__GIVEN RECORDS__
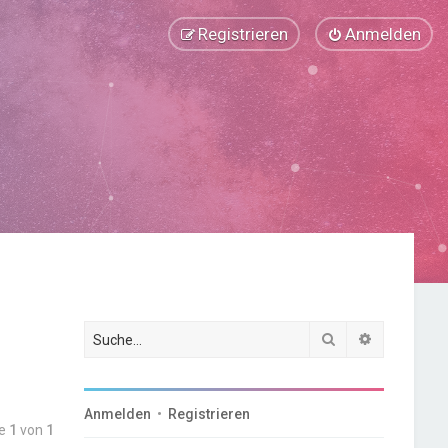
Registrieren
Anmelden
Suche
Erweiterte
Anmelden
•
Registrieren
te
1
von
1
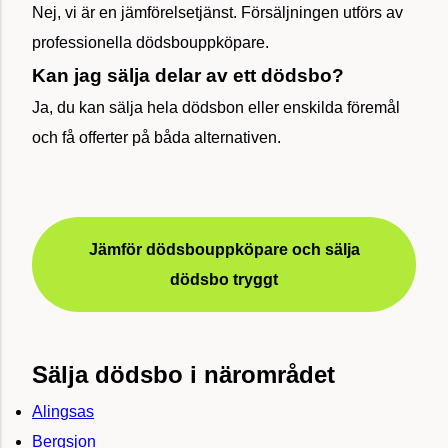
Nej, vi är en jämförelsetjänst. Försäljningen utförs av
professionella dödsbouppköpare.
Kan jag sälja delar av ett dödsbo?
Ja, du kan sälja hela dödsbon eller enskilda föremål
och få offerter på båda alternativen.
Jämför dödsbouppköpare och sälja
dödsbo tryggt
Sälja dödsbo i närområdet
Alingsas
Bergsjon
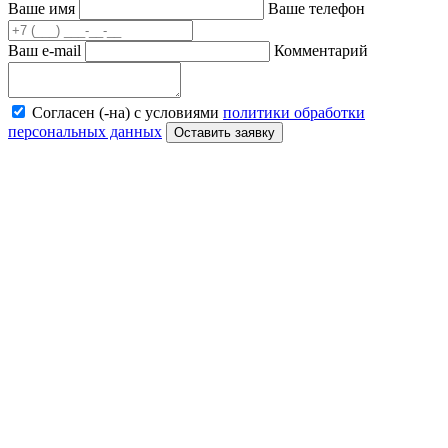
Ваше имя
Ваше телефон
Ваш e-mail
Комментарий
Согласен (-на) с условиями
политики обработки
персональных данных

__TASK DETAILS__
Drop the pictures and give every line above again exactly.

__TASK RESULT__
Registrieren
Anmelden
Suche
Erweiterte
Anmelden
•
Registrieren
te
1
von
1
Nej, vi är en jämförelsetjänst. Försäljningen utförs av
professionella dödsbouppköpare.
Kan jag sälja delar av ett dödsbo?
Ja, du kan sälja hela dödsbon eller enskilda föremål
och få offerter på båda alternativen.
Jämför dödsbouppköpare och sälja
dödsbo tryggt
Sälja dödsbo i närområdet
Alingsas
Bergsjon
Ваше имя
Ваше телефон
Ваш e-mail
Комментарий
Согласен (-на) с условиями
политики обработки
персональных данных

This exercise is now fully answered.